Wake up, Bollywood. Here comes the warmest most credible captivating and kaleidoscopic coming-of-age film since Dil Chahta Hai.
Wake Up, Sid has no overt dramatic highs and lows. It has an inherent charm and candor in its storytelling that take the narrative a very, very long way, right to the heartwarming lovers’ union ending on the seaside where the only splashy thing is the sea and where Sid embraces love with all its glorious shortcomings.
At the end of Sid’s saga of spiritual awakening one is a little flummoxed by what quality in debutant Ayan Mukherjee’s film makes this film so endearing. Could it be the disarming lack of artifice and affectations in the way Ayan portrays Sid’s journey from slothful affluence to working-class agility?
Or could it be just the fact that Ayan uses tender supple moments in the narrative as though they were punctuation marks in a long and deeply disarming discourse on ‘How To Find Yourself & Your True Vocation In The Melee Of Bombay….sorry, Mumbai.’
Wake Up, Sid is a triumph on many levels. It takes the protagonist’s predictable but yet kinetic voyage into self-realization to a level where the languorous plot exudes a beam of light that cuts right across the radiant narrative. The colours are bright but never glaring. The film is shot in a warm and sunny speckled ambience filled with fleeting glimpses into hearts that are forever on a run. The moments to retrospect are snatched from the bustle of metropolitan life.

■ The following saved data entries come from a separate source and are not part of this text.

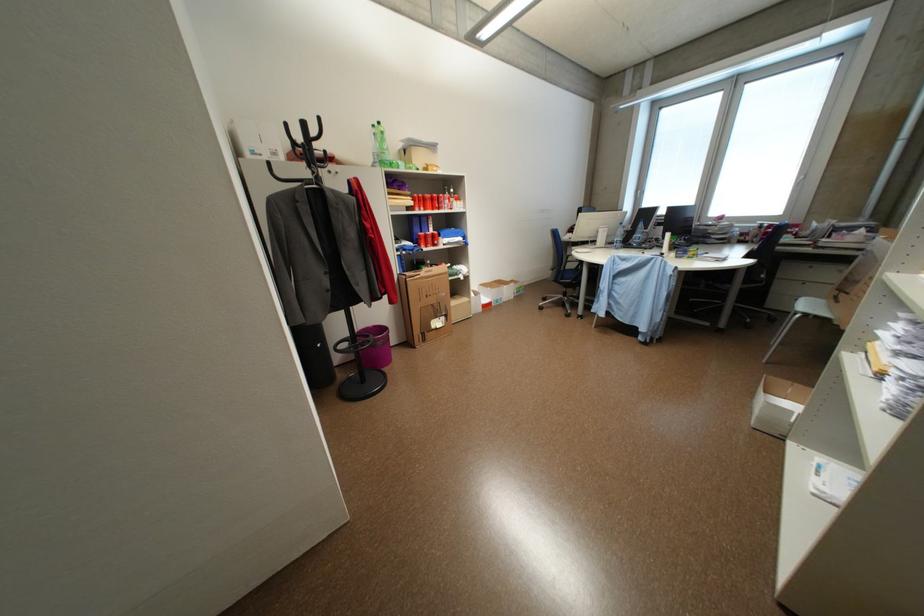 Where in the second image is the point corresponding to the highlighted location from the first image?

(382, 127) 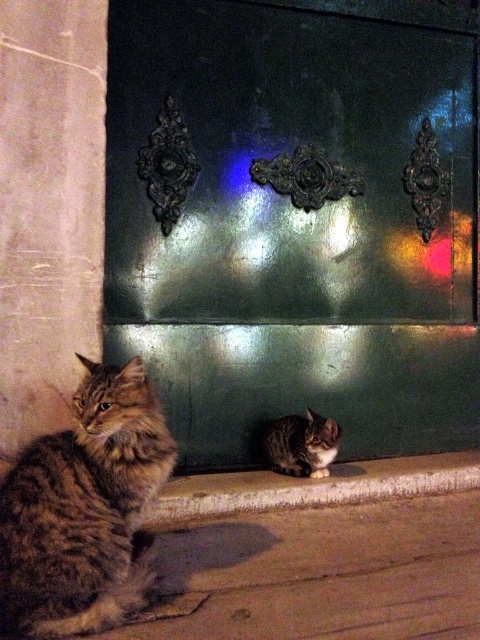 Who is positioned more to the left, tabby fur cat at left or tabby fur cat at lower center?

Positioned to the left is tabby fur cat at left.

Between point (0, 547) and point (297, 428), which one is positioned behind?

Point (297, 428)

At what (x,y) coordinates should I click in order to perform the action: click on tabby fur cat at left. Please return your answer as a coordinate pair (x, y). Looking at the image, I should click on (84, 509).

Who is higher up, tabby fur cat at left or smooth concrete ledge at lower center?

tabby fur cat at left

Is tabby fur cat at left shorter than smooth concrete ledge at lower center?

The most obtainable component of young Ayan Mukherjee’s artless narrative is the remarkable rhythms of the ordinary and the unostentatious in the narrative. All the relationships in the plot are potentially predictable and cliched. Ayan takes the age-old dramatic conflicts of our commercial cinema into quiet supremely understated corridors.
Wake Up, Sid gives us many moments to carry home. Whether it is Ranbir Kapoor with his screen-father (Anupam Kher) or his mother (Supriya Pathak, endearing n her simplicity), or his bummy-chummy camaraderie with his friends (Shikha Talsania and Namit Das are credible all the way as Laxmi and Rishi) the motivations behind the characters’ words bubble to the surface without external props to hammer in the emotions.

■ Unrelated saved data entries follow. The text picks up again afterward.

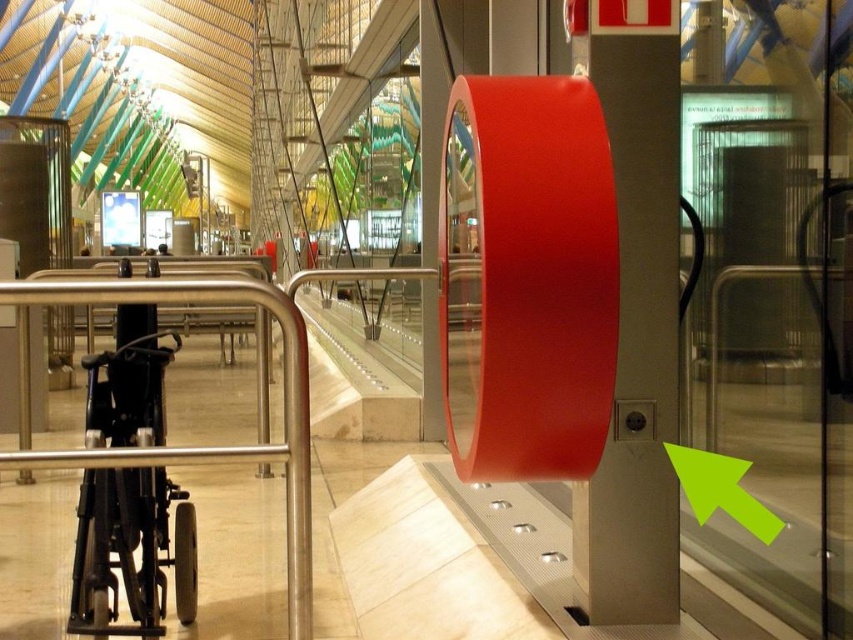 Question: Is red matte/finish pillar at center closer to the viewer compared to satin silver rail at center?

Choices:
 (A) yes
 (B) no

Answer: (B)

Question: Which object is the farthest from the red matte/finish pillar at center?

Choices:
 (A) black plastic wheelchair at left
 (B) green matte arrow at lower left

Answer: (A)

Question: Is black plastic wheelchair at left positioned behind green matte arrow at lower left?

Choices:
 (A) no
 (B) yes

Answer: (B)

Question: Which of the following is the closest to the observer?

Choices:
 (A) (665, 144)
 (B) (137, 621)
 (C) (16, 280)
 (D) (763, 541)

Answer: (C)

Question: Considering the real-world distances, which object is farthest from the red matte/finish pillar at center?

Choices:
 (A) satin silver rail at center
 (B) black plastic wheelchair at left

Answer: (B)

Question: Is red matte/finish pillar at center to the right of black plastic wheelchair at left from the viewer's perspective?

Choices:
 (A) no
 (B) yes

Answer: (B)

The background score and cinematography (Anil Mehta) are done in practical and unassuming shades. Mumbai never looked less romanticized. The relationship between Ranbir and Konkona develops as they move around her cramped apartment. Miraculously their hearts never bump into the furniture. The narrative dodges the clamor of daily life with a determined fluency.
Konkona Sen-Sharma as the Kolkata girl trying to find her bearings in the cool largely heartless city of Mumbai conveys so much of her character’s unstated emotions that we wonder if she’s even aware of the camera’s presence. And she isn’t alone in her pursuit of a non-cinematic performance in a film that salutes and dodges predictable drama. Anupam Kher as Sid’s father effectively uses his limited space to create a tycoon who wants his laadla to stand on his own sneakered feet.
It’s the little-little things that the characters do when the camera isn’t looking that nourishes the narrative.
Would this wonderfully -uncrowded film have worked without Ranbir Kapoor? Ranbir’s Sid is a near-perfect portrait of the aimless young man searching for a direction in life. Ranbir handles the character’s inner life with the effortlessness of a Sitar maestro twiddling with his instrument’s strings to create a music that takes the audience to a world where the sounds suggest a harmony between art and life.
In Wake Up, Sid Ranbir proves once and for all that he’s the future of Hindi cinema.
As for Ayan Mukherjee, the debutant director gives us insight into maturity of hearts even when they are stubbornly immature in their outward conduct.
Don’t miss this wake-up call from a director-actor duo that have created a world of heartbreaking transparency.